I tried to see Sebastian Bach for years but every time he booked a show it would either be too far from LA or I had made other plans. With this tour, I made the decision I couldn’t miss seeing him again, even if it meant driving from Los Angeles to Ramona, California, a quiet town tucked in between Orange County and San Diego. All this the night before I was planning to spend three days and nights camping in the desert for Desert Daze but I figured sleep came second to Skid Row and this was the chance to prove my rock fandom.
From the moment he joined Skid Row, it was obvious Baz was born to be a rock God. From the looks, to the impeccable voice and stage presence, this guy could not be denied if given the spotlight. 30 years later, he’s a veteran of his craft. His voice hasn’t withered and his banter is hilarious. You can tell he’s performed for every kind of audience all around the world, small, large, American, foreign, you name it.
Ramona Mainstage is clean and quant and was sold out, filled with incredibly excited casual rock fans, extreme metal heads, townies, teenagers, and old folks.
The set began with “Tornado”, the finale of Skid Row but also the perfect transitional song to begin a set with. Afterward, he played the Skid Row song “Forever” after which he began the debut album from start to finish. This album features everything from ballads, to groovy rock and roll, hokey but fun 80’s metal, and American hard rock classics. The three major singles from the album were such a pleasure to hear. “18 and Life” was the song that catapulted the album and band into mega-stardom.
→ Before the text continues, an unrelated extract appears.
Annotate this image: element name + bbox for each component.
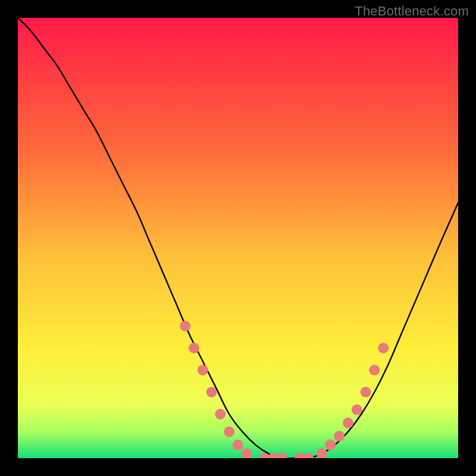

Originally, the label wanted them to release “I Remember You” instead of “18 and Life” as the album’s 2nd single. The band understood though, every group that followed the formula of heavy rock song first, ballad second, became a flash in the pan. This would not be the fate of Skid Row though.
“Youth Gone Wild” was an absolute banger, back then and still to this day. People used to go absolutely ape-shit when that song was played at the bar, throwing drinks against the wall and having glass shatter all over the floor. Now, audiences are a bit more tame but the song remains just as wild.
“I Remember You” pulled at the heart strings of every member of the audience with dedications going out to fallen rock stars like Vinnie Paul and Rick Ocasek. After spotting a Veteran in the audience, Baz dedicated the song to everyone who died defending this country and Ramona Mainstage gave him a huge applause.
Throughout the show, a compilation of photos from Sebastian’s past would stream on screens he had on stage. These photos showed Sebastian with various rock stars he mingled with throughout his life. After seeing all these pictures, you come to realize Sebastian lived out rock history, rubbing elbows with the all greats who recognized him as one of their own.
Following the album, he encored some of the most awesome songs off of Slave to the Grind, Skid Row’s followup which went super heavy and fast and separated them from the rest of the 80’s bands as an edgier metal force. Beginning with “Slave to the Grind”, then “In a Darkend Room”, he finished the encore with “Monkey Business”. My only wish is that he played “Wasted Time” another epic song off that album.
All in all, Sebastian Bach exceeded my expectations and made the show worth the sacrifices I made to attend. I want to leave this article with a suggestion though. Whoever’s booking Baz in venues like Ramona Mainstage or the Whisky should consider taking him to venues meant for younger audiences. Venues like 1720 or Echoplex. Skid Row inspired multiple generations of musicians, I could see Baz headlining a show with emo bands all over the bill and then having them join him onstage for some kind of epic finale. I bet with the right bands on the bill, Sebastian wouldn’t have to be relegated to these sorts of “old rocker” venues.